● **Task directions**:
Please write out, exactly as they appear, the line containing "que estudantes de 1º de" and every line after it to the end of the records, and nothing more.

Transcribed page contents:

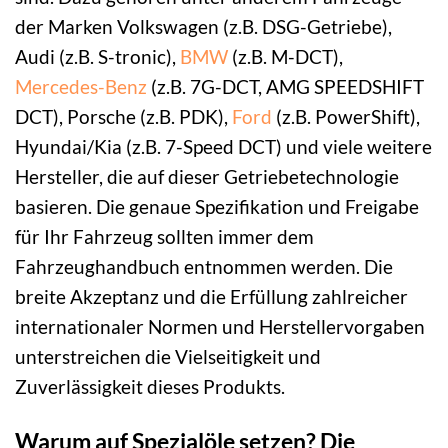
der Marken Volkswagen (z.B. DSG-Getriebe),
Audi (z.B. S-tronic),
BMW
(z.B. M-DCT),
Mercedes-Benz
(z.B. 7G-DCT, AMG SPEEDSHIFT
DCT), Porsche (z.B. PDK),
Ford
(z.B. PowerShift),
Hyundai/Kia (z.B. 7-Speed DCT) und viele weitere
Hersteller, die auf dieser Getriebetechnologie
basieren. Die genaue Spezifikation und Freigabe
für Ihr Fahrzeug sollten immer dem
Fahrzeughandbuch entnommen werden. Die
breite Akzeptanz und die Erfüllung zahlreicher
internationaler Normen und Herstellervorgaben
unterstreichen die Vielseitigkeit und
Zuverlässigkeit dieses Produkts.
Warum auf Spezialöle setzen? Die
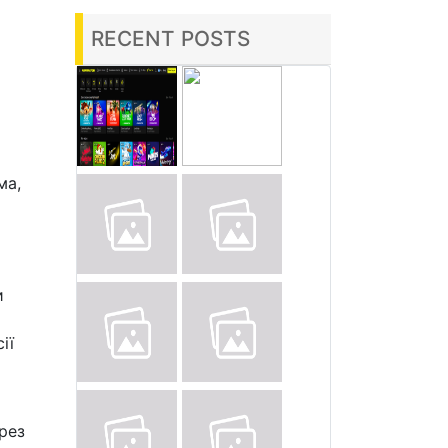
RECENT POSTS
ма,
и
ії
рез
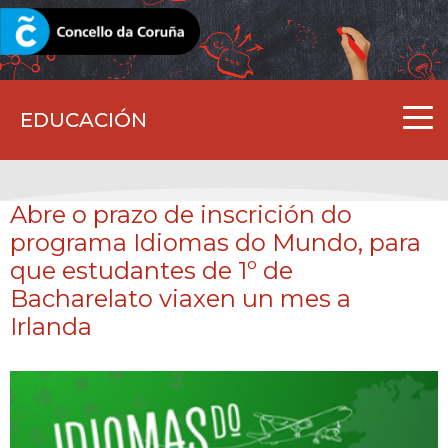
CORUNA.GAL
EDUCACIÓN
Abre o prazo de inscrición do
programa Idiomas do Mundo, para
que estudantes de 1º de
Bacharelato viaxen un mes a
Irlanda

● **Task answer**:
que estudantes de 1º de
Bacharelato viaxen un mes a
Irlanda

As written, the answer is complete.